Man hätte diesen Entscheidungsprozess, der sicher nicht so abgelaufen ist, wie sich das die Verantwortlichen vorgestellt haben, auch analysieren können, wie das Ulf Schmidt in seinem lesenswerten Blogpost „Das Thalia und die Spiel(plan)verderber 2: Durch Leiden wird man Demokrat“ getan hat. Was ist denn ein demokratischer Prozess eigentlich? Kommt er ohne die Einflussnahme von Interessensgruppen aus oder sind es nicht sie, die in unserer Demokratie mehr und mehr bestimmen? Ist es also nicht scheinheilig, dem Theater etwas vorzuwerfen, was in allen anderen Bereichen schon lange an der Tagesordnung steht?

Schmidt betrachtet den Abstimmungsprozess als eigenes Stück und fordert, das „Drama der Demokratie“ für den Mühlheimer Dramatikerpreis zu nominieren, denn

„seit langem hat (es) kein Theater [..] in ähnlicher Weise geschafft, eine größere Menge von Menschen  in eine theatrale Aktion einzubinden […], die allen Beteiligten am eigenen Leibe erfahren lässt, was es mit Demokratie, Mitbestimmung, Partizipation wirklich auf sich hat.

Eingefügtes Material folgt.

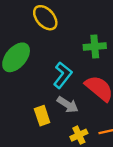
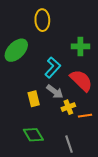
yellow ellipse: (45, 18) -> (42, 20), turned 35
yellow cross: (79, 135) -> (68, 107), moved

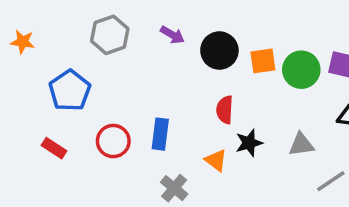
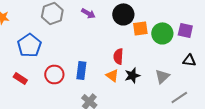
black circle: (219, 51) -> (123, 14), moved
gray triangle: (301, 145) -> (162, 76), turned -35
orange triangle: (216, 160) -> (112, 75), moved

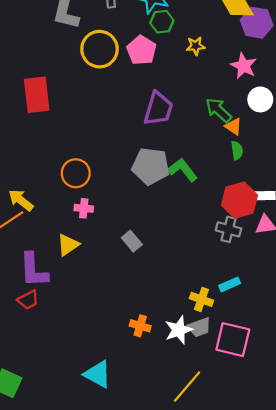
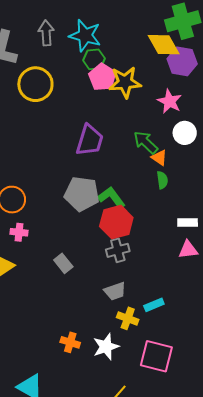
yellow star: (196, 46) -> (125, 82), size x1.8
pink pentagon: (141, 50) -> (102, 77), moved
red hexagon: (239, 200) -> (116, 222), moved
gray cross: (229, 229) -> (118, 250), moved, turned -30
gray trapezoid: (199, 327) -> (115, 291), moved

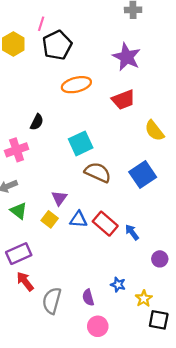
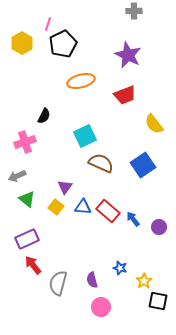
purple circle: (160, 259) -> (159, 227), moved

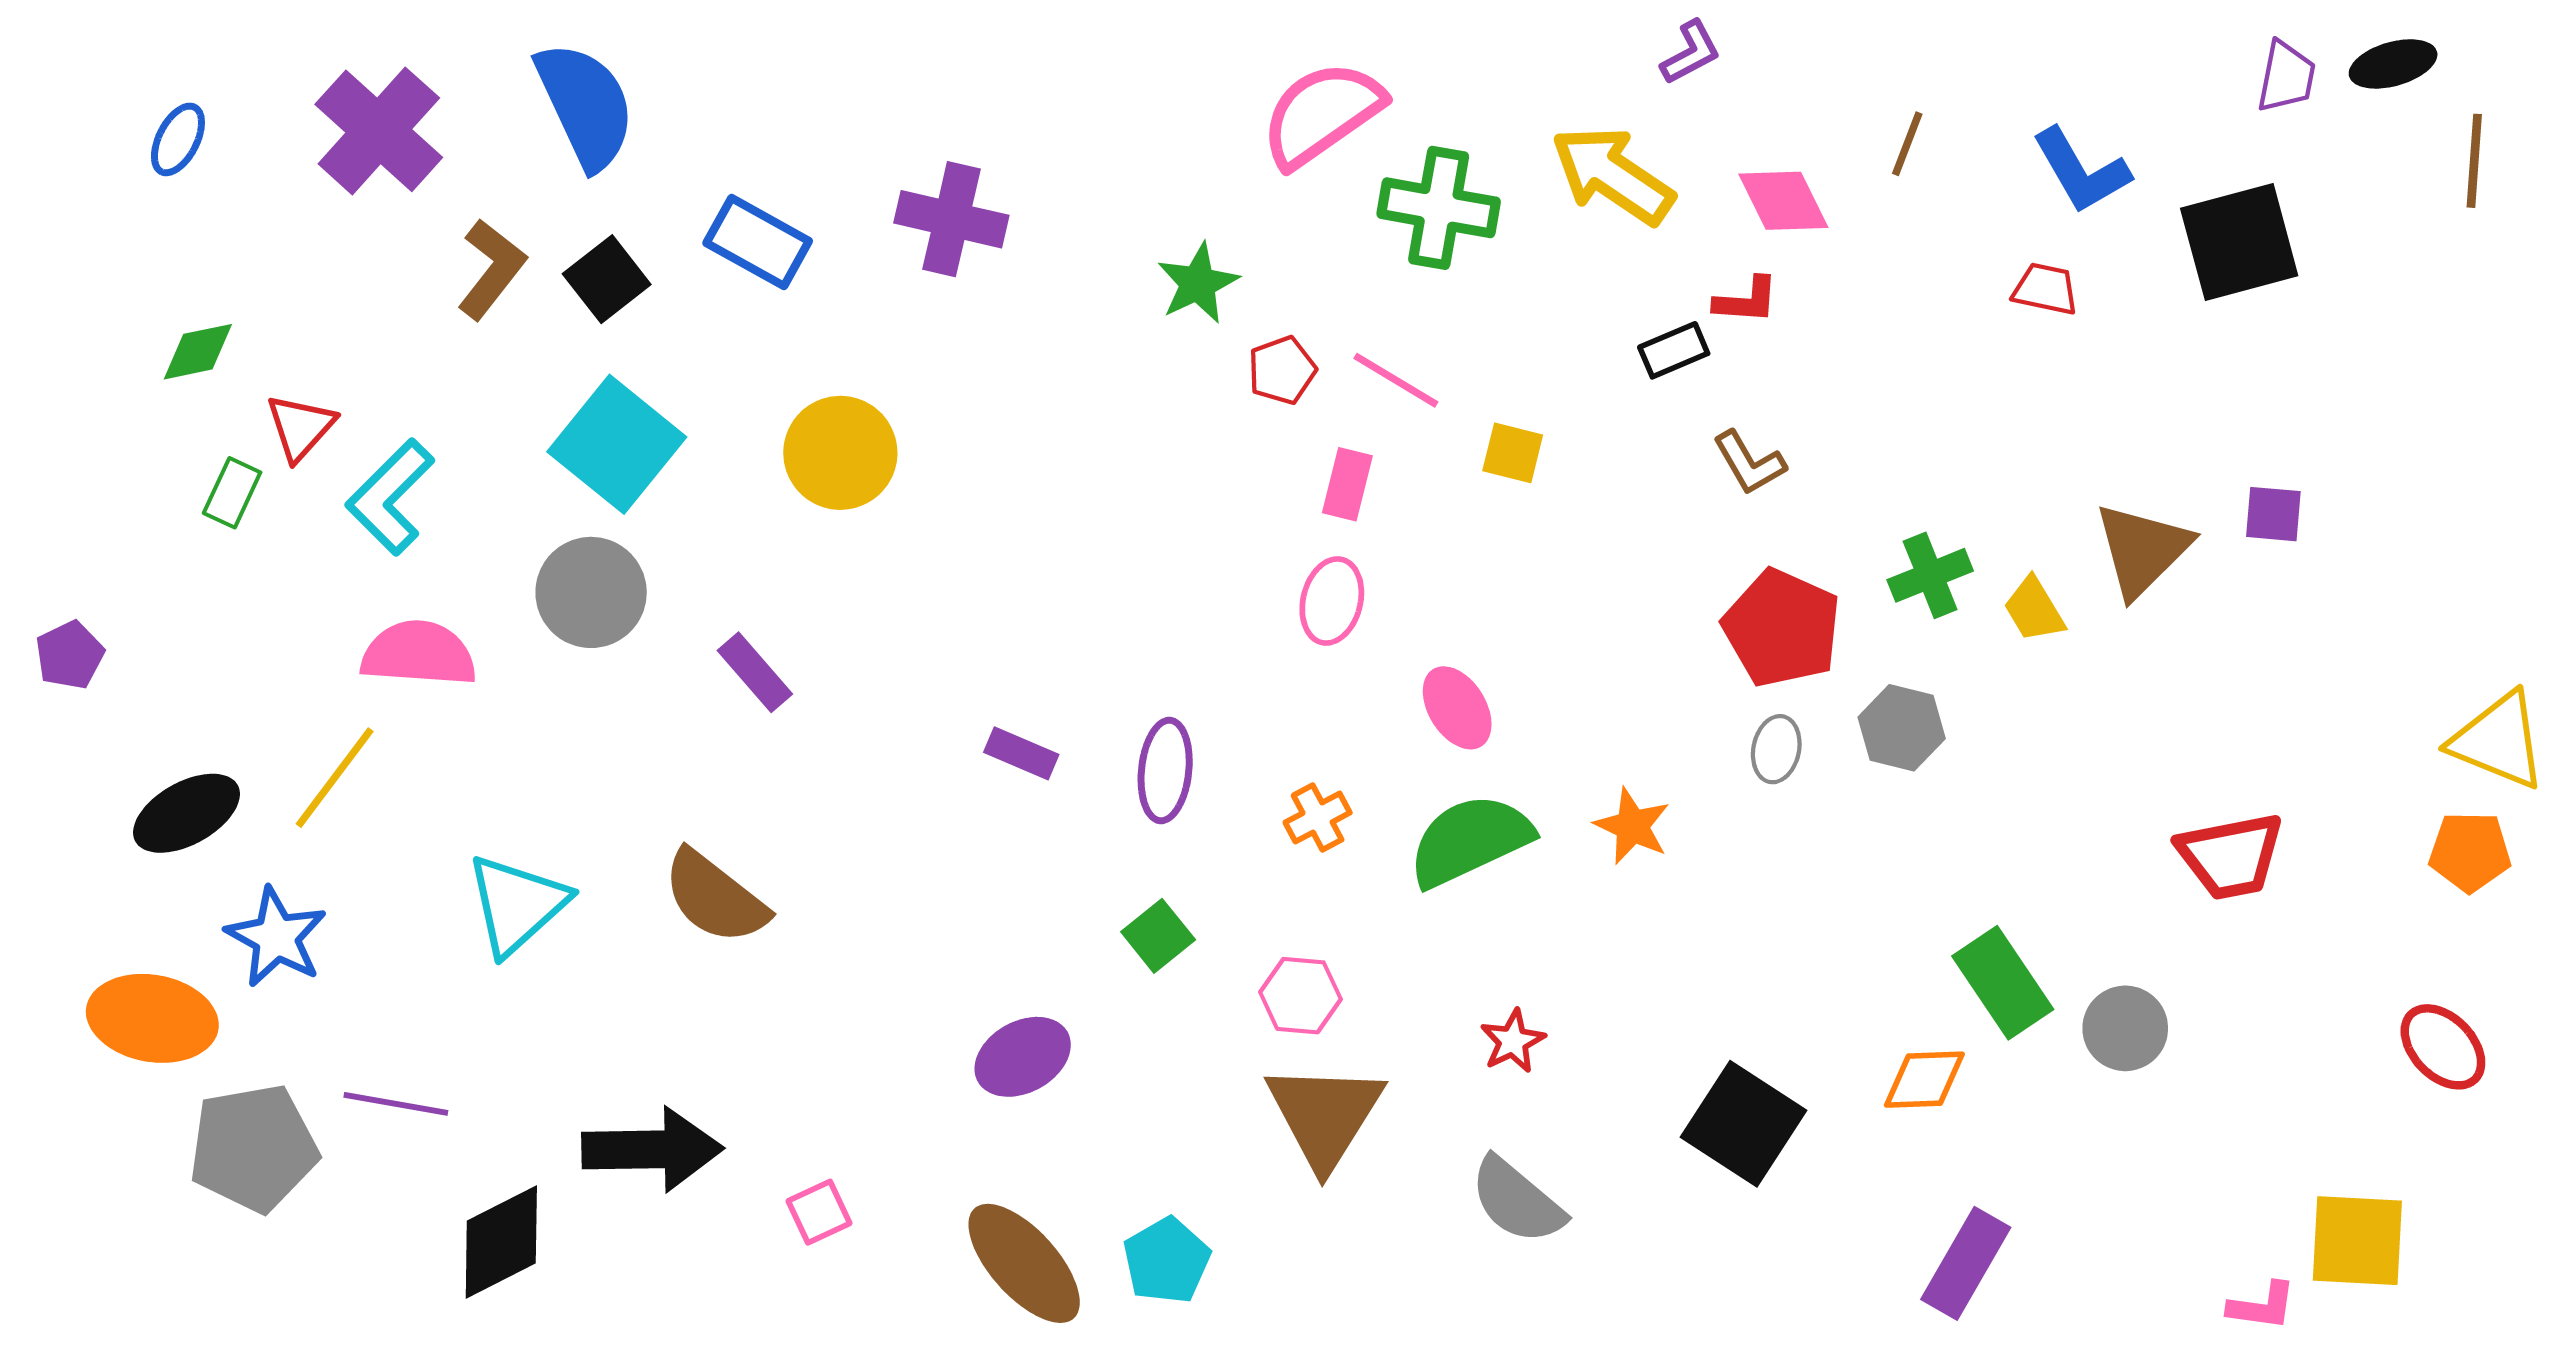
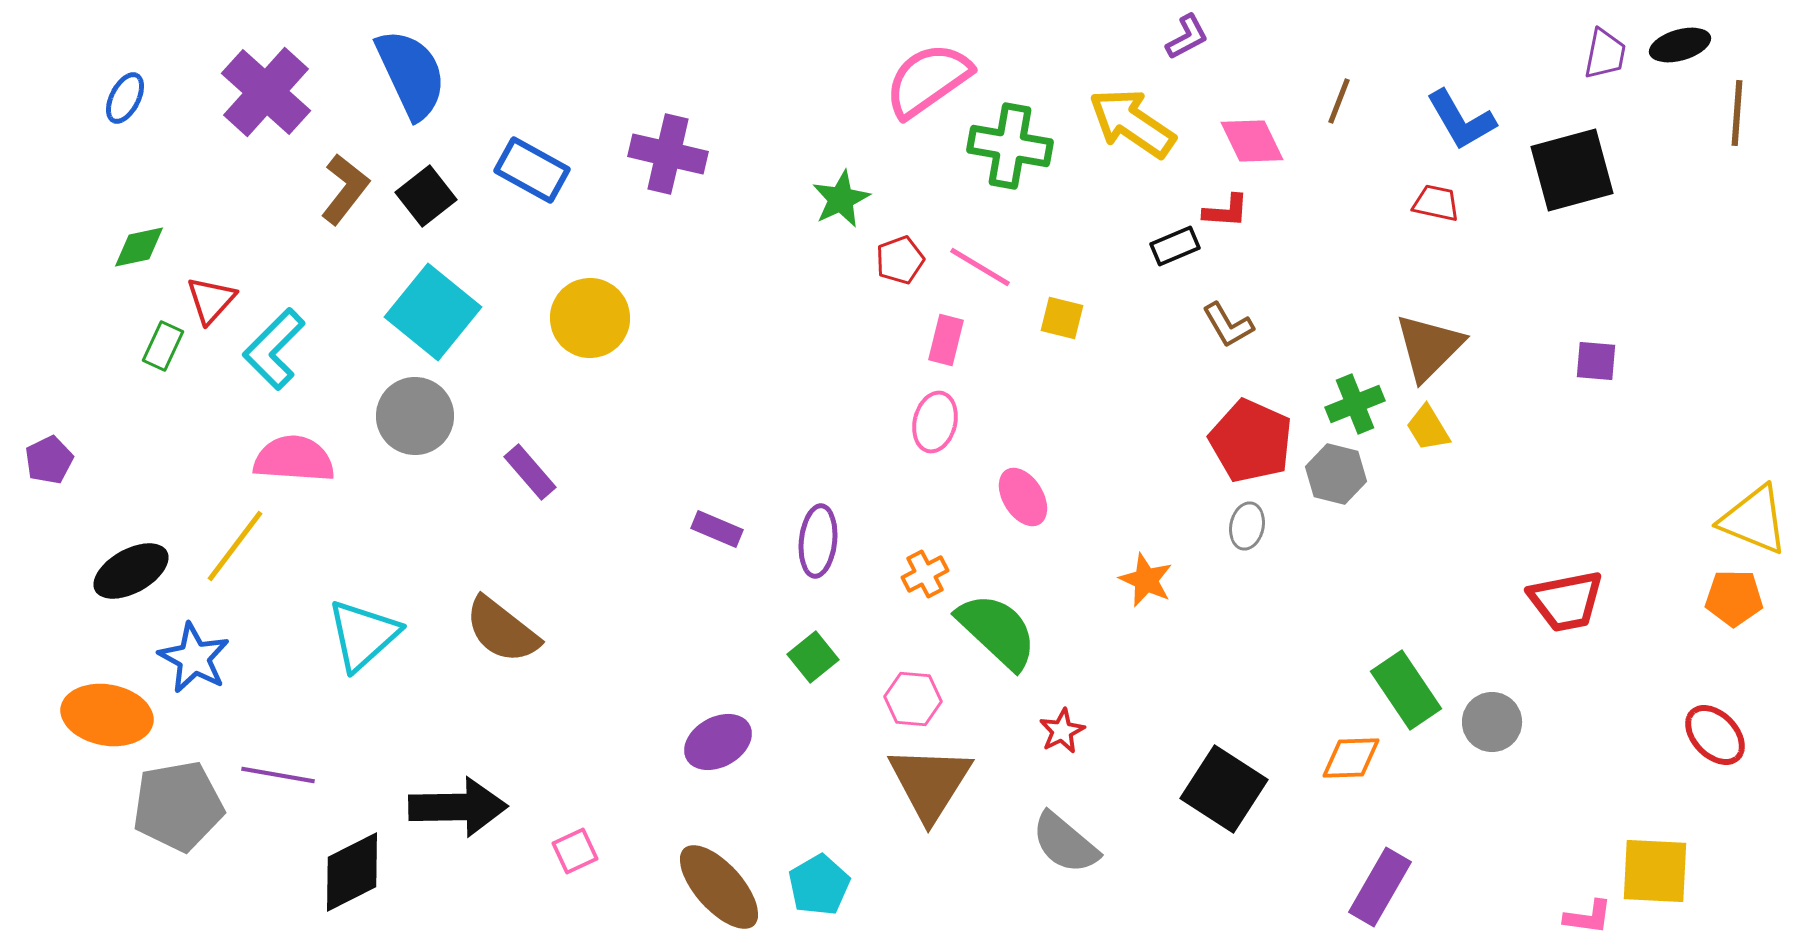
brown triangle: (2142, 550) -> (1429, 347), moved
gray hexagon: (1902, 728) -> (1336, 474), moved
green semicircle: (1470, 840) -> (997, 631), moved, turned 68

Ein in dieser Hinsicht grandioses Projekt, dem es gelingt, lang verschüttete, halb- oder unbewusste demokratische Prozesse offen zu legen, sie in ihrer ganzen Fragilität, Bedrohlichkeit, Missbrauchs- und Unfallanfälligkeit darzustellen.“

Darüber zu diskutieren wäre vermutlich sinnvoller gewesen als sich über die Idee des Thalia-Theaters lustig zu machen. Das „Drama der Demokratie“ ist derzeit nicht nur auf den Bühnen dieser Welt zu beobachten, sondern auch im realen Leben, wo es unter anderem unter dem Titel „arabischer Frühling“ läuft. Ob es sich dabei um demokratische Experimente handelt oder um pseudodemokratische Albernheiten, muss jede/r für sich selbst entscheiden.